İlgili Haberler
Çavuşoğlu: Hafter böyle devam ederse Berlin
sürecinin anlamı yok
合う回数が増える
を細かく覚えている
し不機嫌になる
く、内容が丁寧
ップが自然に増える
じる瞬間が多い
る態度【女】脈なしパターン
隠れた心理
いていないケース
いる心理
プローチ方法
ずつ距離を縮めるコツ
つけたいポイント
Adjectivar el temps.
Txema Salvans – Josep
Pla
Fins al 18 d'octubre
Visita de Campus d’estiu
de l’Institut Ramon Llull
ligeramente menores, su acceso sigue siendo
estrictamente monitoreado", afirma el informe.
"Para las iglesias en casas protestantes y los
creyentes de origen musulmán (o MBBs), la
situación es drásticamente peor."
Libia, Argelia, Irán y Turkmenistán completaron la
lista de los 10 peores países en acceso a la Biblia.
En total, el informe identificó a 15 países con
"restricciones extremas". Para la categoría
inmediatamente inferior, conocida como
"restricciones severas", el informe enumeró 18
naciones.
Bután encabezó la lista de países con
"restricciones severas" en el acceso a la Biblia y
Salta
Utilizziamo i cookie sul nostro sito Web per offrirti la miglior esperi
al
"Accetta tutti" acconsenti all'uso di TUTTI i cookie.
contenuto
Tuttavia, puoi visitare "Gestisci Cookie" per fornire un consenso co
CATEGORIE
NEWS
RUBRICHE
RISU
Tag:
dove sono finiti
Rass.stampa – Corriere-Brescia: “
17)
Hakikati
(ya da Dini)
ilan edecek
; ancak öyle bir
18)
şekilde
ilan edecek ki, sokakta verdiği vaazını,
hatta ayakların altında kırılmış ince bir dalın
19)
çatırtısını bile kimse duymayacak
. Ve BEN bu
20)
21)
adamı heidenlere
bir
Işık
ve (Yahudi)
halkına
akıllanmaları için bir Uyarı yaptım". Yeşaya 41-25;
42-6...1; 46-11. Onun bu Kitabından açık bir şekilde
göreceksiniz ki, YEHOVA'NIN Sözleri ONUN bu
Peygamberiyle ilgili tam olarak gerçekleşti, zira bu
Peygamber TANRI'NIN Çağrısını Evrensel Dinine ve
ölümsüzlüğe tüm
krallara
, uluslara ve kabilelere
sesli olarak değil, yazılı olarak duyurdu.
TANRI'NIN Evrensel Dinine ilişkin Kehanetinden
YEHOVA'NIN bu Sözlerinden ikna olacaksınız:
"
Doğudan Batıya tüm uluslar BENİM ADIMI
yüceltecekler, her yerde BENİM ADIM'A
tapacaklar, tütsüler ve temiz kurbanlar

— TASK TO COMPLETE —
Copy out the records once more, with nothing altered.

— RESPONSE TO THIS TASK —
İlgili Haberler
Çavuşoğlu: Hafter böyle devam ederse Berlin
sürecinin anlamı yok
合う回数が増える
を細かく覚えている
し不機嫌になる
く、内容が丁寧
ップが自然に増える
じる瞬間が多い
る態度【女】脈なしパターン
隠れた心理
いていないケース
いる心理
プローチ方法
ずつ距離を縮めるコツ
つけたいポイント
Adjectivar el temps.
Txema Salvans – Josep
Pla
Fins al 18 d'octubre
Visita de Campus d’estiu
de l’Institut Ramon Llull
ligeramente menores, su acceso sigue siendo
estrictamente monitoreado", afirma el informe.
"Para las iglesias en casas protestantes y los
creyentes de origen musulmán (o MBBs), la
situación es drásticamente peor."
Libia, Argelia, Irán y Turkmenistán completaron la
lista de los 10 peores países en acceso a la Biblia.
En total, el informe identificó a 15 países con
"restricciones extremas". Para la categoría
inmediatamente inferior, conocida como
"restricciones severas", el informe enumeró 18
naciones.
Bután encabezó la lista de países con
"restricciones severas" en el acceso a la Biblia y
Salta
Utilizziamo i cookie sul nostro sito Web per offrirti la miglior esperi
al
"Accetta tutti" acconsenti all'uso di TUTTI i cookie.
contenuto
Tuttavia, puoi visitare "Gestisci Cookie" per fornire un consenso co
CATEGORIE
NEWS
RUBRICHE
RISU
Tag:
dove sono finiti
Rass.stampa – Corriere-Brescia: “
17)
Hakikati
(ya da Dini)
ilan edecek
; ancak öyle bir
18)
şekilde
ilan edecek ki, sokakta verdiği vaazını,
hatta ayakların altında kırılmış ince bir dalın
19)
çatırtısını bile kimse duymayacak
. Ve BEN bu
20)
21)
adamı heidenlere
bir
Işık
ve (Yahudi)
halkına
akıllanmaları için bir Uyarı yaptım". Yeşaya 41-25;
42-6...1; 46-11. Onun bu Kitabından açık bir şekilde
göreceksiniz ki, YEHOVA'NIN Sözleri ONUN bu
Peygamberiyle ilgili tam olarak gerçekleşti, zira bu
Peygamber TANRI'NIN Çağrısını Evrensel Dinine ve
ölümsüzlüğe tüm
krallara
, uluslara ve kabilelere
sesli olarak değil, yazılı olarak duyurdu.
TANRI'NIN Evrensel Dinine ilişkin Kehanetinden
YEHOVA'NIN bu Sözlerinden ikna olacaksınız:
"
Doğudan Batıya tüm uluslar BENİM ADIMI
yüceltecekler, her yerde BENİM ADIM'A
tapacaklar, tütsüler ve temiz kurbanlar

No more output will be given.